Malala Yousafzai: Yeah, yeah, sure.
Jon Stewart: “I Am Malala” is on the bookshelves now. Donate to the Malala Fund, visit www.malalafund.org! Malala Yousafzai, we’ll be right back.
There may be small errors in this transcript.
The book “I Am Malala” paints a sobering picture of how tyranny can take root, usually first appearing in the most harmless (and even inspiring) forms.
There is no possible way that we could outdo Malala when it comes to speaking for education in the face of adversity. The truth is, we live in a society of privilege, and at least for now, we will have access to free public education as long as we have a society. Furthermore, that education is extended to everyone regardless of race, gender, or sexual orientation. Our government — however inept they might be — has no plans to take education away from us. They may tamper with or get in the way of progress, but there will always be a desire to have a more educated and competitive society on a global scale.
That being said, it could be hard to grasp Malala’s viewpoint since your experiences are probably different from her own. So that leaves the question: How do you not take your education for granted when you live in a society of privilege? We recommend the following:
Few people know what they want to do or be from earliest childhood. In fact, most kids will change their “occupations” several times per day. If you’re one of these people, don’t feel bad. Experimenting is good. It allows you to see the types of careers you like, and the ones that you don’t. And one more thing about this recommendation: start early! You don’t want to be “figuring things out” when you’re a senior in college.
Go After ‘It.’
What It are we talking about? Your passion, of course! The more you experiment, the more likely you are to find what it is in life you’re passionate about. And here’s the thing: when that happens, things get a lot more challenging to the point that you don’t take things for granted. Why? Because you’re giving more of yourself to that passion. When you discover that It, you will also discover that you’re capable of a lot more than you think.

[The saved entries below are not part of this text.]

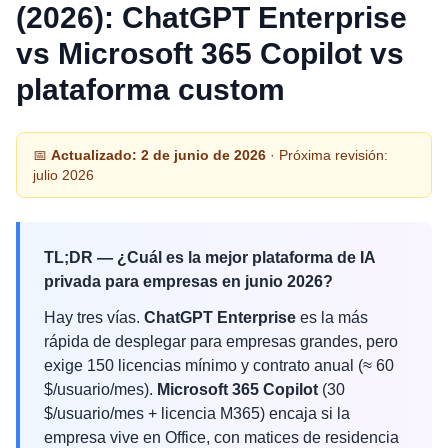
(2026): ChatGPT Enterprise
vs Microsoft 365 Copilot vs
plataforma custom
📅
Actualizado: 2 de junio de 2026
· Próxima revisión:
julio 2026
TL;DR — ¿Cuál es la mejor plataforma de IA
privada para empresas en junio 2026?
Hay tres vías.
ChatGPT Enterprise
es la más
rápida de desplegar para empresas grandes, pero
exige 150 licencias mínimo y contrato anual (≈ 60
$/usuario/mes).
Microsoft 365 Copilot
(30
$/usuario/mes + licencia M365) encaja si la
empresa vive en Office, con matices de residencia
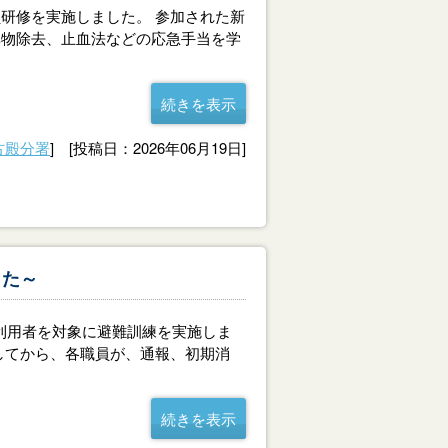
研修を実施しました。 参加された新
異物除去、止血法などの応急手当を学
続きを表示
古殿分署
] [投稿日：2026年06月19日]
した～
利用者を対象に避難訓練を実施しま
してから、各職員が、通報、初期消
続きを表示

Realize What You’re Up Against.
No, you probably won’t experience the same challenges and adversity that Malala did, but you will face an uncertain job market and fierce competition. You’ll also have to find a way to pay back any student debt. And last but not least, you’ll have to balance your passion with a career path that will actually allow you to find a job. When you know the furthest-reaching repercussions, you’re less likely to goof off and blow opportunities.
Learn To Empathize.
What’s the difference between “sympathy” and “empathy”? When you hear that someone famous has died on the news, you may find yourself having sympathy for their family in the sense that you feel sorry for them; however, in such a circumstance, it’s not uncommon to go about your business as if nothing has changed, especially if it was someone with whom you weren’t that familiar. Now imagine that your brother’s wife has died. That situation hits a lot closer to home, and you’re more likely to release those emotions and experience the pain alongside your brother even though it didn’t happen directly to you. Make this distinction with your classmates. Some will come from the wrong side of the tracks, where their parents do drugs and they have to take care of the younger siblings while trying to graduate high school. Others may come from a foreign country, where they didn’t have as many privileges as we do here. By empathizing with your classmates, it’s easier to look at your own education and realize how important it truly is.
Education is a very different thing depending on who you’re talking to. Someone like Malala yearned so much for the right to an education that she put her life on the line in speaking up for her rights, and was gunned down for her troubles. Fortunately, she survived, and her voice remains a strong one that not only supports education for all, but it also emphasizes just how important that education is.